Деревня. сентябрь. лиса.
В деревне завелась лиса.
Не иллюзорная какая-нибудь лиса, у которой избушка была ледяная, а нормальная, обычная. Живёт где-то на Дикой Горке.
Все куровладельцы в панике.
«Дима! — сказала мне сегодня баба Маруся. — Не поверите, прямо вот сюда подошла! Я палку об забор сломала! Отгоняла! Может быть, хоть вы убьёте?»
Я поёжился. Как же вот так? Лисичку-сестричку? Хвостик рыженький, Волка всё время обманывает.
Хотя, грустная правда действительности состоит в том, что каждая вторая из этих сестричек болеет бешенством. Но всё равно нет, не готов. Очень я пока что городской.

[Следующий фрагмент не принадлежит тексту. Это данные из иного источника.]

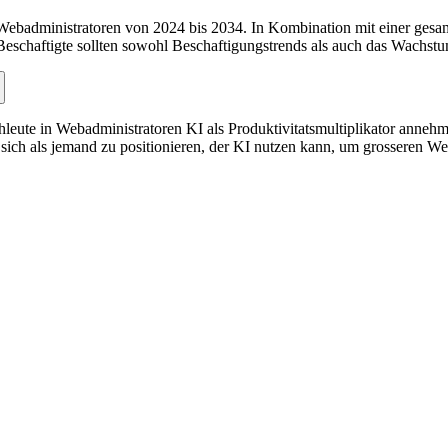
badministratoren von 2024 bis 2034. In Kombination mit einer gesamt
Beschaftigte sollten sowohl Beschaftigungstrends als auch das Wachst
chleute in Webadministratoren KI als Produktivitatsmultiplikator annehm
sich als jemand zu positionieren, der KI nutzen kann, um grosseren Wert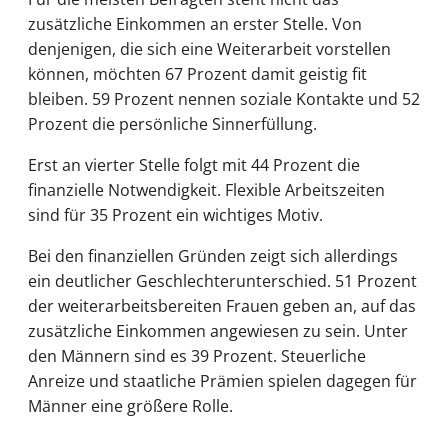
zusätzliche Einkommen an erster Stelle. Von
denjenigen, die sich eine Weiterarbeit vorstellen
können, möchten 67 Prozent damit geistig fit
bleiben. 59 Prozent nennen soziale Kontakte und 52
Prozent die persönliche Sinnerfüllung.
Erst an vierter Stelle folgt mit 44 Prozent die
finanzielle Notwendigkeit. Flexible Arbeitszeiten
sind für 35 Prozent ein wichtiges Motiv.
Bei den finanziellen Gründen zeigt sich allerdings
ein deutlicher Geschlechterunterschied. 51 Prozent
der weiterarbeitsbereiten Frauen geben an, auf das
zusätzliche Einkommen angewiesen zu sein. Unter
den Männern sind es 39 Prozent. Steuerliche
Anreize und staatliche Prämien spielen dagegen für
Männer eine größere Rolle.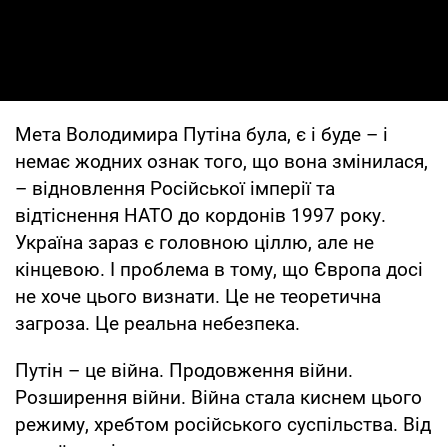
Мета Володимира Путіна була, є і буде – і
немає жодних ознак того, що вона змінилася,
– відновлення Російської імперії та
відтіснення НАТО до кордонів 1997 року.
Україна зараз є головною ціллю, але не
кінцевою. І проблема в тому, що Європа досі
не хоче цього визнати. Це не теоретична
загроза. Це реальна небезпека.
Путін – це війна. Продовження війни.
Розширення війни. Війна стала киснем цього
режиму, хребтом російського суспільства. Від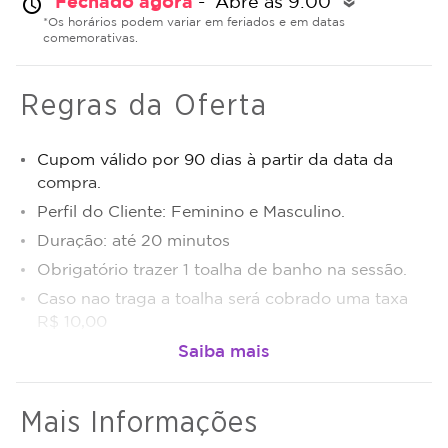
Fechado agora
- Abre às 9:00
alarm
double_arrow
*Os horários podem variar em feriados e em datas
comemorativas.
Regras da Oferta
Cupom válido por 90 dias à partir da data da
compra.
Perfil do Cliente: Feminino e Masculino.
Duração: até 20 minutos
Obrigatório trazer 1 toalha de banho na sessão.
Caso nao traga a toalha será cobrado uma taxa
R$ 10,00
Caso não consiga comparecer no dia agendado
desmarcar com 24h de antecedência.
Após o tratamento iniciado, não será possível a
Mais Informações
transferência das sessões para terceiros.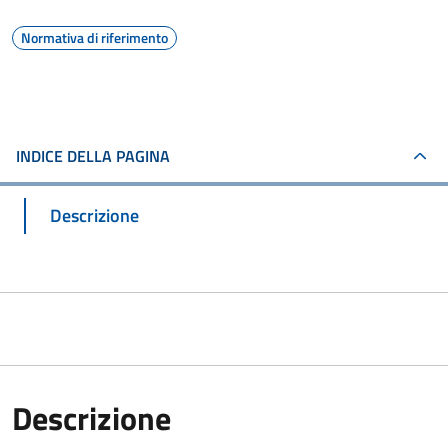
Normativa di riferimento
INDICE DELLA PAGINA
Descrizione
Descrizione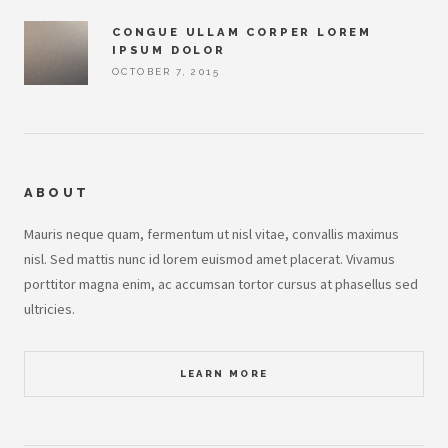
CONGUE ULLAM CORPER LOREM
IPSUM DOLOR
OCTOBER 7, 2015
ABOUT
Mauris neque quam, fermentum ut nisl vitae, convallis maximus
nisl. Sed mattis nunc id lorem euismod amet placerat. Vivamus
porttitor magna enim, ac accumsan tortor cursus at phasellus sed
ultricies.
LEARN MORE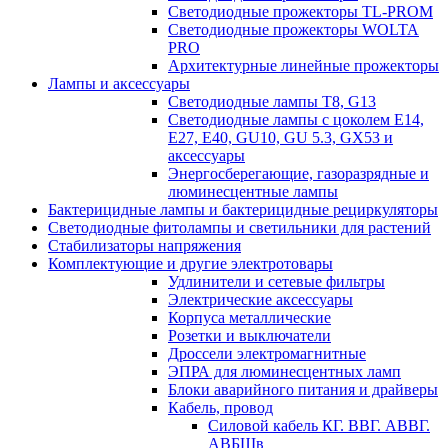
Светодиодные прожекторы TL-PROM
Светодиодные прожекторы WOLTA
PRO
Архитектурные линейные прожекторы
Лампы и аксессуары
Светодиодные лампы Т8, G13
Светодиодные лампы с цоколем Е14,
Е27, E40, GU10, GU 5.3, GX53 и
аксессуары
Энергосберегающие, газоразрядные и
люминесцентные лампы
Бактерицидные лампы и бактерицидные рециркуляторы
Светодиодные фитолампы и светильники для растений
Стабилизаторы напряжения
Комплектующие и другие электротовары
Удлинители и сетевые фильтры
Электрические аксессуары
Корпуса металлические
Розетки и выключатели
Дроссели электромагнитные
ЭПРА для люминесцентных ламп
Блоки аварийного питания и драйверы
Кабель, провод
Силовой кабель КГ. ВВГ. АВВГ.
АВБШв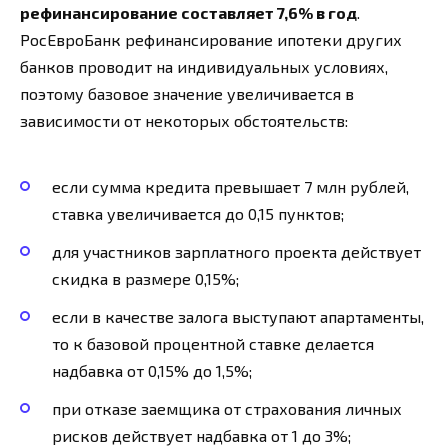
рефинансирование составляет 7,6% в год
.
РосЕвроБанк рефинансирование ипотеки других
банков проводит на индивидуальных условиях,
поэтому базовое значение увеличивается в
зависимости от некоторых обстоятельств:
если сумма кредита превышает 7 млн рублей,
ставка увеличивается до 0,15 пунктов;
для участников зарплатного проекта действует
скидка в размере 0,15%;
если в качестве залога выступают апартаменты,
то к базовой процентной ставке делается
надбавка от 0,15% до 1,5%;
при отказе заемщика от страхования личных
рисков действует надбавка от 1 до 3%;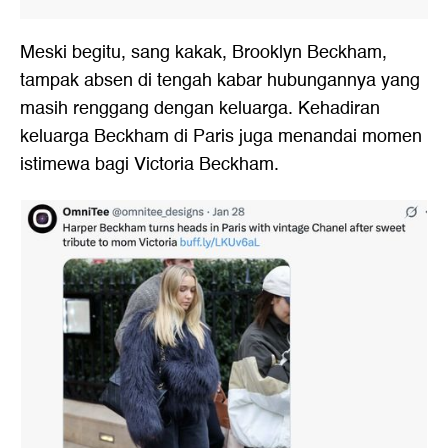
Meski begitu, sang kakak, Brooklyn Beckham,
tampak absen di tengah kabar hubungannya yang
masih renggang dengan keluarga. Kehadiran
keluarga Beckham di Paris juga menandai momen
istimewa bagi Victoria Beckham.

Другая жизнь. национальная валюта
Очень давно, в девяносто третьем ещё году, в самый разгар благотворнейших реформ во имя уничтожения Империи Зла, со мной приключилась полная жопа.
В декабре предыдущего года в государстве Казахстан была введена собственная валюта — тенге. Много-много позже я, выпивая с отцом этой валюты Григорием Марченко коньяк, спросил у него укоризненно: а зачем это было нужно? «А что было ещё делать?» — развёл руками видный финансист и отвёл в сторону глаза.
Вся моя тогдашняя клиентура, то есть деревенские немцы, которым я переводил документы для спешного бегства с тонущего корабля Империи на давно забытую их родину, тут же исчезла: до их сёл и деревень новая красивая валюта, отпечатанная не где-нибудь, а в самом Лондоне, просто-напросто ещё не добралась.
Прошёл январь, потом половина февраля. Я отвёз дочку к своей матери: мать всё же, пусть ещё ребёнком, пережила войну и умела делать хоть какие-то пищевые запасы.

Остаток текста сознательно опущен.